= Beginning of Section =
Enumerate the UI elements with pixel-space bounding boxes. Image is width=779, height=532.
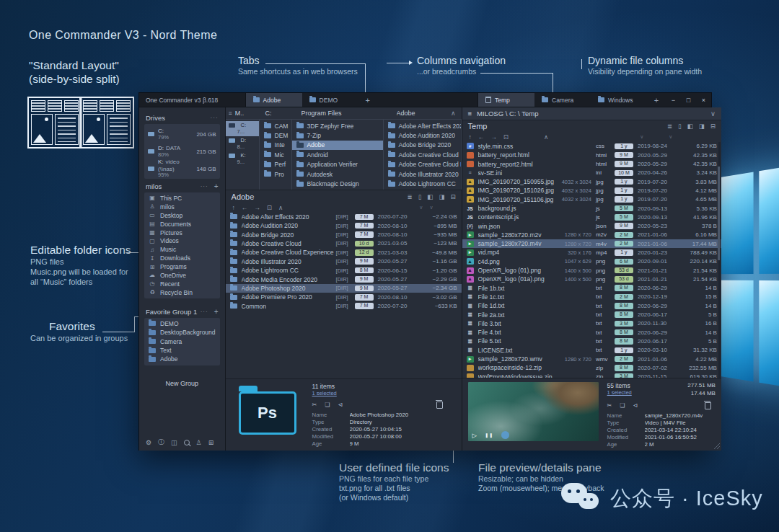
file-row[interactable]: battery_report.html html 9 M 2020-05-29 …	[462, 151, 721, 159]
sidebar-item[interactable]: ♫ Music	[144, 245, 220, 254]
file-row[interactable]: ▴ IMG_20190720_151026.jpg 4032 x 3024 jp…	[462, 186, 721, 195]
column-folder-item[interactable]: Adobe Bridge 2020	[384, 141, 461, 150]
file-row[interactable]: ≡ sv-SE.ini ini 10 M 2020-04-26 3.24 KB	[462, 169, 721, 177]
view-list-icon[interactable]: ≣	[667, 123, 672, 130]
column-folder-item[interactable]: Adobe	[292, 141, 383, 150]
column-folder-item[interactable]: Perf	[260, 160, 291, 169]
drive-item[interactable]: C: 79% 204 GB	[144, 125, 220, 143]
back-icon[interactable]: ←	[478, 133, 485, 141]
parent-folder-icon[interactable]: ⊡	[267, 204, 272, 211]
expand-columns-icon[interactable]: ∨	[710, 110, 716, 118]
parent-folder-icon[interactable]: ⊡	[503, 133, 509, 141]
window-tab[interactable]: Adobe	[246, 93, 302, 107]
drive-item[interactable]: K:video (\\nas) 95% 148 GB	[144, 160, 220, 177]
file-row[interactable]: ▸ sample_1280x720.wmv 1280 x 720 wmv 2 M…	[462, 355, 721, 363]
sidebar-item[interactable]: ⊞ Programs	[144, 262, 220, 271]
sort-icon[interactable]: ∨	[640, 134, 643, 140]
add-user-item-button[interactable]: +	[214, 182, 219, 190]
column-folder-item[interactable]: Autodesk	[292, 169, 383, 179]
file-row[interactable]: Adobe Premiere Pro 2020 [DIR] 7 M 2020-0…	[226, 293, 462, 301]
file-row[interactable]: ≣ File 5.txt txt 8 M 2020-06-17 5 B	[462, 337, 721, 345]
view-list-icon[interactable]: ≣	[408, 193, 413, 200]
file-row[interactable]: {#} win.json json 9 M 2020-05-23 378 B	[462, 221, 721, 230]
file-row[interactable]: Adobe Photoshop 2020 [DIR] 9 M 2020-05-2…	[226, 284, 462, 293]
column-header-program-files[interactable]: Program Files	[297, 110, 392, 117]
column-header-root[interactable]: M..	[235, 110, 245, 117]
column-folder-item[interactable]: Android	[292, 150, 383, 159]
play-icon[interactable]: ▷	[472, 432, 477, 439]
copy-icon[interactable]: ❏	[620, 402, 625, 409]
pane-left-icon[interactable]: ◧	[687, 123, 693, 130]
sidebar-item[interactable]: ▦ Pictures	[144, 229, 220, 237]
column-folder-item[interactable]: Adobe Illustrator 2020	[384, 169, 461, 179]
column-folder-item[interactable]: Application Verifier	[292, 160, 383, 169]
file-row[interactable]: ≣ File 4.txt txt 8 M 2020-06-29 14 B	[462, 328, 721, 337]
trash-icon[interactable]	[436, 402, 443, 409]
file-row[interactable]: ▴ OpenXR_logo (01).png 1400 x 500 png 53…	[462, 266, 721, 275]
drives-menu-button[interactable]: ···	[211, 115, 219, 121]
user-menu-button[interactable]: ···	[201, 183, 208, 190]
column-drive-item[interactable]: D: 8...	[226, 136, 259, 151]
column-folder-item[interactable]: Inte	[260, 141, 291, 150]
column-folder-item[interactable]: 3DF Zephyr Free	[292, 121, 383, 130]
file-row[interactable]: ▸ vid.mp4 320 x 176 mp4 1 y 2020-01-23 7…	[462, 248, 721, 257]
file-row[interactable]: Adobe Illustrator 2020 [DIR] 9 M 2020-05…	[226, 257, 462, 266]
sidebar-item[interactable]: ↧ Downloads	[144, 254, 220, 262]
add-favorite-button[interactable]: +	[214, 308, 219, 316]
file-row[interactable]: ≣ File 3.txt txt 3 M 2020-11-30 16 B	[462, 319, 721, 328]
sidebar-item[interactable]: ▤ Documents	[144, 220, 220, 229]
sort-asc-icon[interactable]: ∧	[544, 133, 548, 141]
pane-right-icon[interactable]: ◨	[699, 123, 705, 130]
sidebar-item[interactable]: ▣ This PC	[144, 194, 220, 203]
up-icon[interactable]: ↑	[469, 133, 472, 141]
speaker-icon[interactable]: ⊲	[338, 402, 343, 408]
file-row[interactable]: ≣ File 1c.txt txt 2 M 2020-12-19 15 B	[462, 293, 721, 301]
minimize-button[interactable]: −	[666, 93, 681, 107]
column-folder-item[interactable]: Adobe Lightroom CC	[384, 179, 461, 188]
cut-icon[interactable]: ✂	[607, 402, 612, 409]
up-icon[interactable]: ↑	[232, 204, 235, 211]
maximize-button[interactable]: □	[681, 93, 696, 107]
window-tab[interactable]: DEMO	[302, 93, 358, 107]
file-row[interactable]: Adobe Creative Cloud [DIR] 10 d 2021-03-…	[226, 239, 462, 248]
column-folder-item[interactable]: Pro	[260, 169, 291, 179]
sort-icon[interactable]: ∨	[419, 205, 423, 210]
breadcrumb-path[interactable]: MILOSG \ C: \ Temp	[477, 110, 538, 118]
file-row[interactable]: Adobe Bridge 2020 [DIR] 7 M 2020-08-10 ~…	[226, 230, 462, 239]
cut-icon[interactable]: ✂	[312, 402, 317, 408]
breadcrumb[interactable]: ≡ MILOSG \ C: \ Temp ∨	[462, 107, 721, 120]
file-row[interactable]: ≣ File 1d.txt txt 8 M 2020-06-29 14 B	[462, 301, 721, 310]
collapse-icon[interactable]: ∧	[278, 204, 283, 211]
favorite-item[interactable]: Camera	[144, 337, 220, 345]
new-group-button[interactable]: New Group	[144, 377, 220, 390]
drive-item[interactable]: D:DATA 80% 215 GB	[144, 143, 220, 160]
file-row[interactable]: ≣ File 1b.txt txt 8 M 2020-06-29 14 B	[462, 284, 721, 293]
archive-icon[interactable]: ⊟	[710, 123, 716, 130]
file-row[interactable]: WpfEmptyWindowIssue.zip zip 3 M 2020-11-…	[462, 373, 721, 378]
sort-icon[interactable]: ∨	[429, 205, 433, 210]
forward-icon[interactable]: →	[490, 133, 497, 141]
column-header-c[interactable]: C:	[262, 110, 297, 117]
new-tab-button[interactable]: +	[647, 93, 666, 107]
panes-icon[interactable]: ⊞	[208, 439, 214, 446]
column-folder-item[interactable]: 7-Zip	[292, 130, 383, 140]
file-row[interactable]: ▴ IMG_20190720_150955.jpg 4032 x 3024 jp…	[462, 177, 721, 186]
column-drive-item[interactable]: C: 7...	[226, 121, 259, 136]
user-icon[interactable]: ♙	[196, 439, 202, 446]
forward-icon[interactable]: →	[254, 204, 260, 211]
sidebar-item[interactable]: ♻ Recycle Bin	[144, 288, 220, 297]
seek-handle[interactable]	[501, 431, 509, 439]
file-row[interactable]: ▴ c4d.png 1047 x 629 png 6 M 2020-09-01 …	[462, 257, 721, 266]
menu-icon[interactable]: ≡	[468, 110, 472, 118]
back-icon[interactable]: ←	[242, 204, 248, 211]
collapse-columns-icon[interactable]: ∧	[451, 110, 456, 117]
close-button[interactable]: ×	[696, 93, 711, 107]
file-row[interactable]: JS background.js js 5 M 2020-09-13 5.36 …	[462, 204, 721, 213]
title-bar[interactable]: One Commander v3 β.618 Adobe DEMO + Temp…	[139, 93, 711, 107]
favorites-menu-button[interactable]: ···	[201, 309, 208, 315]
favorite-item[interactable]: Adobe	[144, 355, 220, 363]
new-file-icon[interactable]: ▯	[418, 193, 422, 200]
info-icon[interactable]: ⓘ	[158, 438, 164, 447]
scrollbar-thumb[interactable]	[718, 167, 720, 260]
file-row[interactable]: Common [DIR] 7 M 2020-07-20 ~633 KB	[226, 301, 462, 310]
= End of Section =
● **EXERCISE DETAILS**:
If a line of the listing above holds the string "parent", copy it.

● **SOLUTION FOR THIS PROBLEM**:
parent-folder-icon[interactable]: ⊡	[267, 204, 272, 211]
parent-folder-icon[interactable]: ⊡	[503, 133, 509, 141]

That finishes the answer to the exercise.